In der Tat ist das Ende der Diktatur eine weitere herbe Niederlage für den Iran. Denn Bashar al-Assad war mehr als einfach nur ein Verbündeter Teherans. Zum einen hatten die Mullahs mit ihrer Unterstützung für Damaskus mit dafür gesorgt, dass das Regime im syrischen Bürgerkrieg nicht zu Fall kam. Auf diese Weise konnten sie ihren Einfluss in der Region ausbauen. Zum anderen wurde über Syrien die Hisbollah mit Nachschub versorgt, was Israel in der Vergangenheit immer wieder zu verhindern versuchte. Genau diese Verbindung ist nun unterbrochen, was ebenfalls für die Schiitenmiliz im Libanon zum Problem werden könnte. Die Zeitung Yedioth Aharonoth zitiert einen Offizier der Iranischen Revolutionsgarden, der den Untergang des Assad-Regimes als „den Fall der Berliner Mauer der Achse des Widerstands“ bezeichnete. „Innerhalb von elf Tagen haben wir alles verloren, wofür wir 13 Jahre lang gekämpft haben.“ Auch für Russland bedeutet das Ende der Diktatur in Damaskus einen Verlust. Denn auch Moskau galt als Garant des Regimes, hatte im Bürgerkrieg mit seiner Luftwaffe im Jahr 2015 ganze Städte, in denen man Rebellen vermutete, mit seinen Fassbomben in Schutt und Asche gebombt. Offensichtlich war Russland ebenfalls nicht in der Lage, seinen Vasallen wie vor neun Jahren zu schützen, weil die militärischen Ressourcen wegen des Krieges in der Ukraine nicht mehr ausreichen. Deshalb sieht Wladimir Putin seinen Stützpunkt in Tartus, dem einzigen russischen Hafen am Mittelmeer, ebenfalls in Gefahr.

All diese Ereignisse der vergangenen Tage bringen auf den ersten Blick Israel einige handfeste Vorteile. Auf der anderen Seite machen sich die Sicherheitsexperten einige Gedanken, und das nicht nur, weil plötzlich Islamisten unmittelbar an einer Grenze zu Israel die Kontrolle übernehmen.
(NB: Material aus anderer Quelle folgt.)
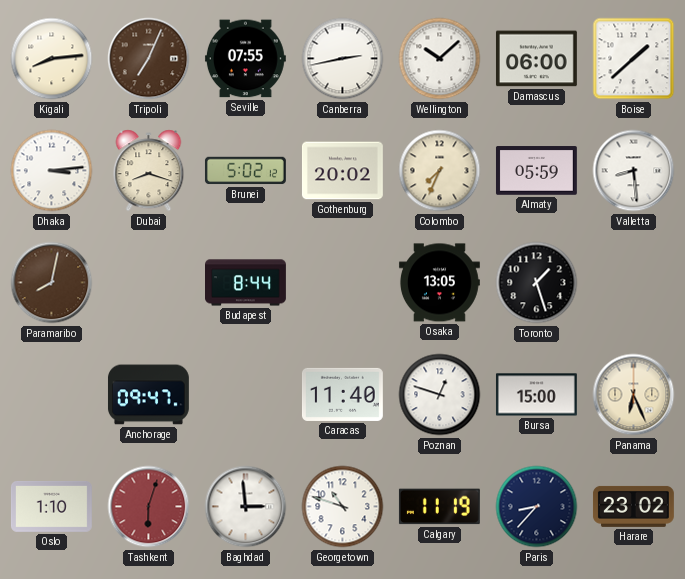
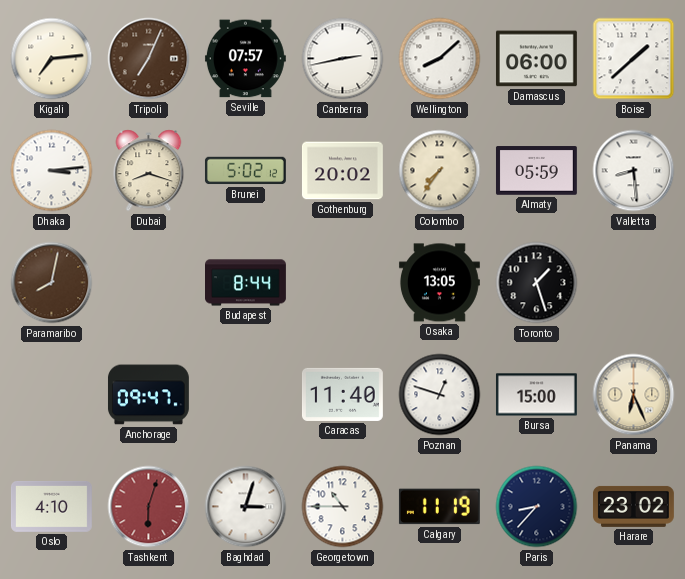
Kigali: 8:14 -> 7:14
Seville: 07:55 -> 07:57
Wellington: 10:08 -> 8:08
Colombo: 7:34 -> 7:36
Oslo: 1:10 -> 4:10
Baghdad: 2:59 -> 3:03
Georgetown: 10:48 -> 10:45
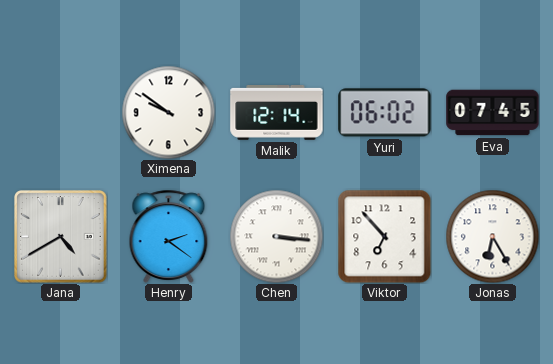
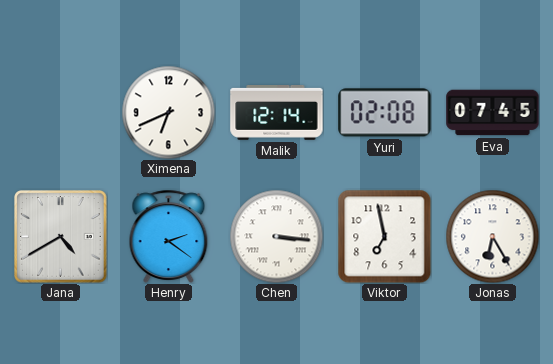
Ximena: 9:51 -> 6:41
Yuri: 06:02 -> 02:08
Viktor: 6:53 -> 6:58
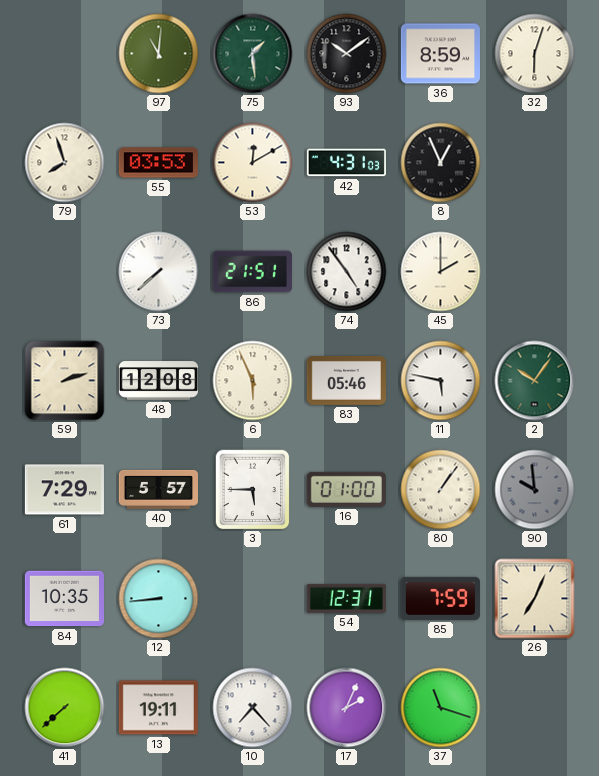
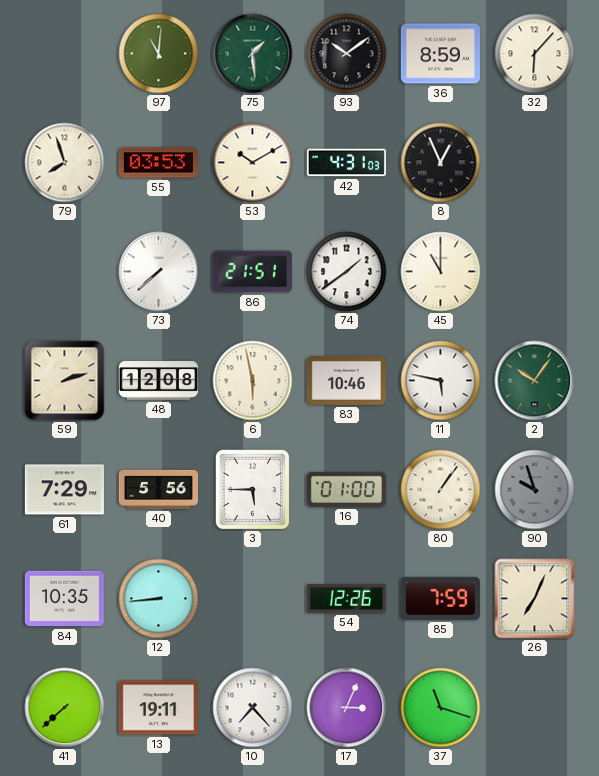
32: 6:03 -> 6:07
53: 12:10 -> 10:10
74: 4:54 -> 1:39
45: 2:00 -> 11:00
6: 5:56 -> 5:58
83: 05:46 -> 10:46
40: 5:57 -> 5:56
90: 9:59 -> 9:57
54: 12:31 -> 12:26
17: 2:04 -> 3:04
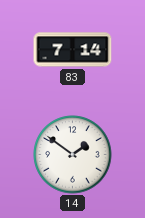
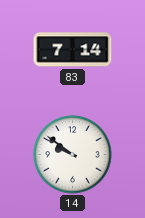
14: 1:51 -> 9:51
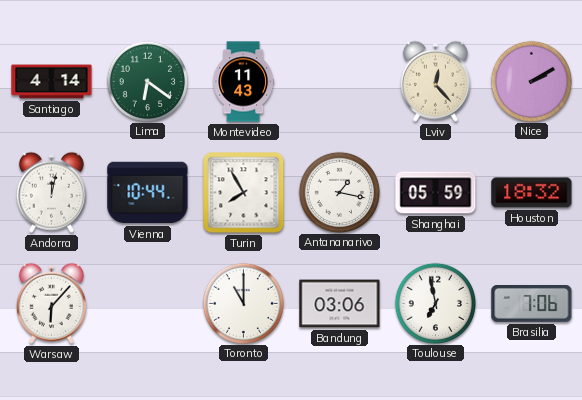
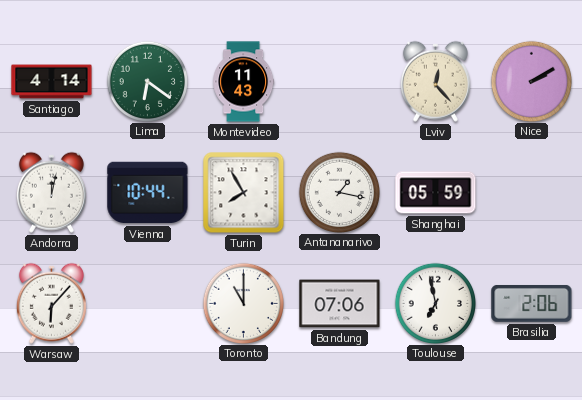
Houston: 18:32 -> none
Bandung: 03:06 -> 07:06
Brasilia: 7:06 -> 2:06
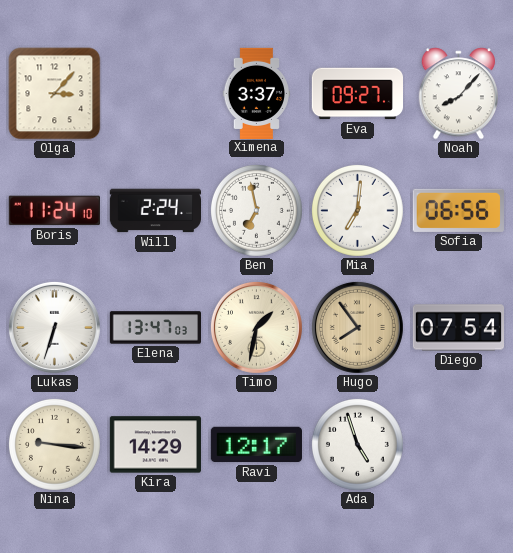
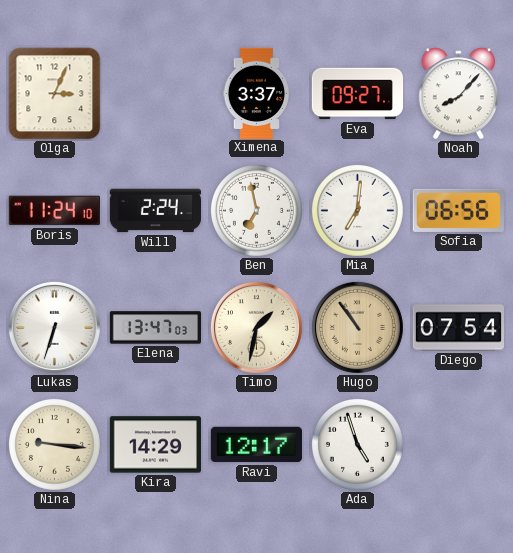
Olga: 3:07 -> 3:04
Hugo: 7:54 -> 10:54
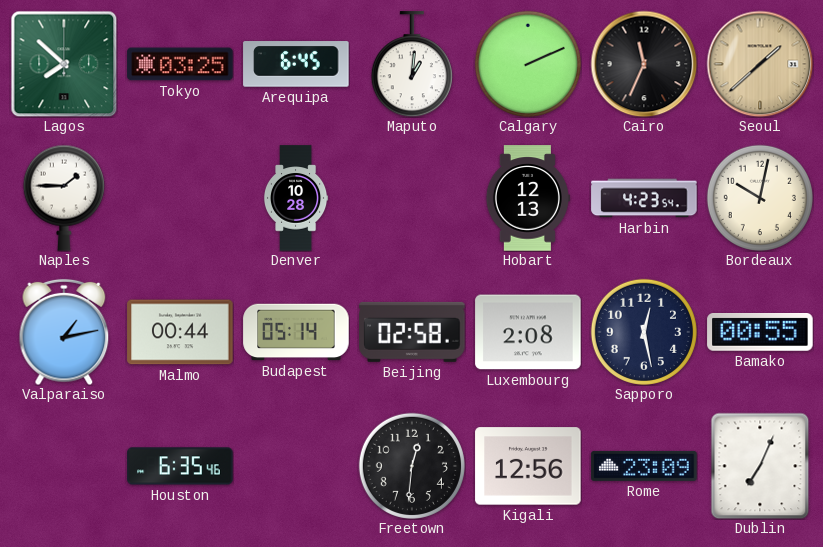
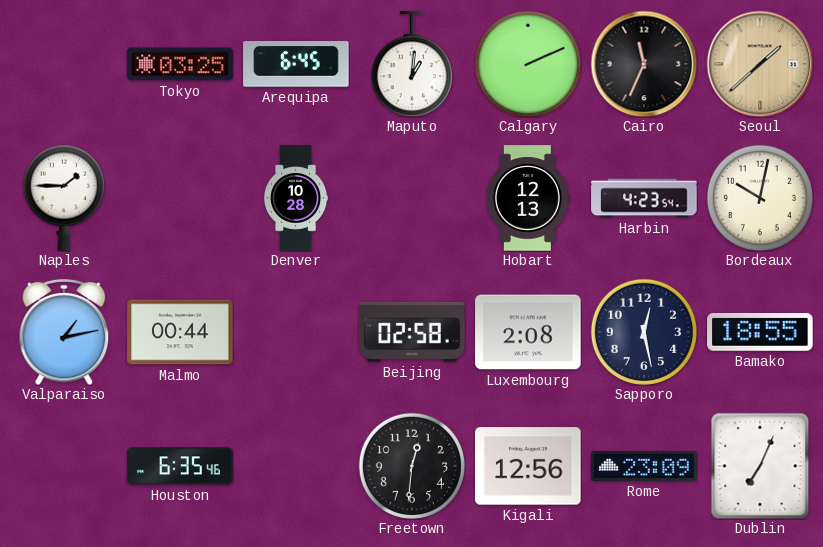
Lagos: 7:52 -> none
Budapest: 05:14 -> none
Bamako: 00:55 -> 18:55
Denn in Syrien gibt es reichlich chemische Waffen – erinnert sei nur an die Giftgasangriffe der syrischen Armee auf von Rebellen gehaltenen Gebieten in der Region Ghuta im syrischen Bürgerkrieg im August 2013. Und es gibt einen weiteren Profiteur, und der heißt Recep Tayyip Erdogan – schließlich war die Türkei die Regionalmacht, die gleich zwei der Rebellengruppen massiv unterstützt hatte, und zwar die HTS und die Syrische Nationalarmee, vormals als Freie Syrische Armee firmierend. Ohne diesen Support aus Ankara wären die Gegner des Assad-Regimes nicht so plötzlich in die Offensive gegangen und zudem erfolgreich gewesen. Auf diese Weise wächst der Einfluss des türkischen Präsidenten, der Israel alles andere als freundlich gegenüber eingestellt ist, beim Mitgestalten einer Neuordnung Syriens. Auch das kann für Jerusalem eine Herausforderung bedeuten.